We’ve found that as we support larger and larger environments, that high-availability designs are increasingly requested. Failures and recovery procedures that can be tolerated when only a few dozen machines are affected have real economic value when they affect monitoring for thousands or tens of thousands of resources.
Our customers have noted that the data center monitoring need requires an application that is more complex than any of the line of business applications because it requires watching all the infrastructure and the most complex applications simultaneously and continuously. I’ll use this article to explore how Zenoss is achieving high availability today — and how that compares to other approaches.
Zenoss Version 5 Delivers Standard, Highly Available Design
When we built Zenoss Version 5, we decided that every customer deserved a highly available implementation. So, Zenoss doesn’t charge extra for a high-availability version. It’s a standard feature in the Version 5 architecture. Any data center using Zenoss software, large or small, can easily benefit from monitoring that just doesn’t stop.

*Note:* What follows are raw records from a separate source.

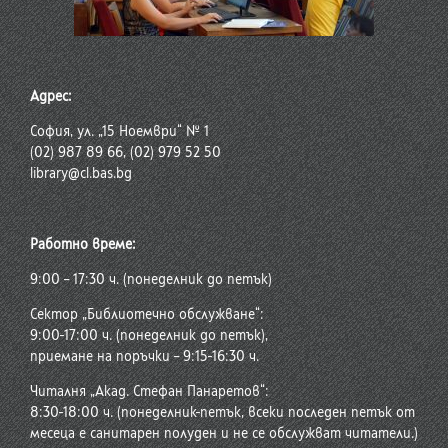
Адрес:
София, ул. „15 Ноември“ № 1
(02) 987 89 66, (02) 979 52 50
library@cl.bas.bg
Работно време:
9:00 – 17:30 ч. (понеделник до петък)
Сектор „Библиотечно обслужване“:
9:00-17:00 ч. (понеделник до петък),
приемане на поръчки – 9:15-16:30 ч.
Читалня „Акад. Стефан Панаретов“:
8:30-18:00 ч. (понеделник-петък, всеки последен петък от
месеца е санитарен полуден и не се обслужват читатели.)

The design considerations for a high-availability application are complex. By choosing Docker and writing an orchestrator, we were able to deliver a reliable implementation that operates with very low administrative overhead.

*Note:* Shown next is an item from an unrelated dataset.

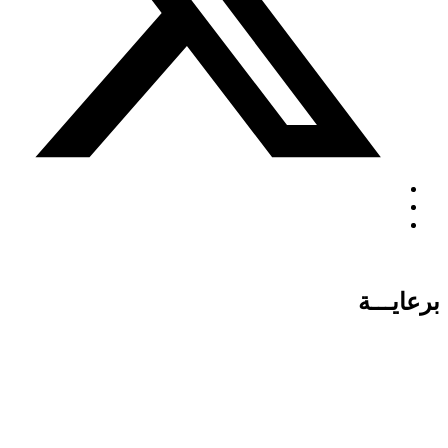
برعايـــة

Through Docker orchestration provided by Control Center, we provided for both scale and high-availability needs with data delivery queues, multiple process instances, automatic load balancing, stateless processes, and automatic network configuration. The performance metric database is a multi-instance store, and all database writes are transactional.
The real punch for high availability came from the orchestrator, which provides monitoring and automatic restart for all the Docker processes that make up the Zenoss application. When you implement Zenoss Service Dynamics, you give Control Center a resource pool — a collection of virtualized or physical hosts — and it distributes the processes across all the hosts for an all-active design. Should a host have issues, Control Center will restart the Zenoss processes on other hosts automatically and within a few seconds. Data in motion is protected from loss via message queues. If a host fails completely, the Zenoss application will work around the failure by restarting processes on other hosts in the resource pool.
A very nice part of this design is that you’re not limited to a traditional two-host HA implementation as in a cluster. You can add three, four, or more hosts at any time for really easy scale-out and to limit the performance hit should a single host be lost. If you want to maintain performance, it’s far cheaper to add 25 percent more capacity by moving from four to five hosts than it is to double it with a two-server cluster.
A second nice part is that the entire application is highly available. Data collection, business logic, routing and queueing, data storage, and the presentation layer are all protected by the same mechanism with the same no-administration process.
We’ve built Zenoss 5 so any application component can fail without issue, except perhaps a brief loss of capacity. It took a total redesign because great HA is not something that can be bolted on afterward.
We’re not perfect yet. The Control Center server still needs to run with a hot-standby. But that’s just one (typically virtual) server in one location instead of a potentially broadly distributed set of servers. And we’re working on turning that into active-active because of customer demand.
Typical High-Availability Implementations Can Be Challenging and Even Fail
Let’s compare this to how other vendors achieve high availability. It’s something we think you’ll want to consider as the number of applications and management points grows.
- Many vendors deliver a distributed collection architecture that relies on virtual or physical appliances. To protect well against data loss, you almost need two instances of each appliance to be running at all times. And then you have to contend with what to do with two possibly different sets of collected data from each appliance’s set of machines. Yuck.
- Traditional clustering designs are at the end of their popularity. These are often used to meet highly available database designs. The horrible administrative headaches associated with managing clustered designs have kept these from broad popularity. One customer told me that the downtime associated with patch management was enough to drop the availability of their cluster servers below 99 percent. The standard server deployment without clustering was achieving another full nine of uptime! Look for low administrative costs in high availability. We’re trying to free up IT time to focus on applications, after all.
- VMware has produced a revolution in availability that has lessened the overall need for highly available hardware designs. When it only takes a few minutes to restart a virtual server on another host, much of the pain of downtime is avoided. But if you’re relying on a large-scale data center monitoring solution, a few minutes of downtime may not be acceptable. And if the database writes aren’t transactional, you could wind up in a confused state, maybe even needing a full restore with loss of hours of data.
- I’ve worked on a few versions of software that had highly available features. For example, the first version of Microsoft Operations Manager agents would recover from mid-level collector failures by automatically sending data to a backup collector. But that was only a partial implementation of high availability. It’s important to understand exactly what is protected and what isn’t as you consider a high-availability solution.
When You Expect Your Applications to Fail, Your Monitoring System Can’t
I’ve written about how IT Ops needs to make life easy for DevOps teams. DevOps teams are deploying new version of their applications frequently, as often as multiple times each day. Part of making it easy is ensuring that when DevOps teams need information, it’s there for them. An intensely reliable monitoring system is a crucial part of the service that IT Ops should be providing — and that takes a high-availability deployment.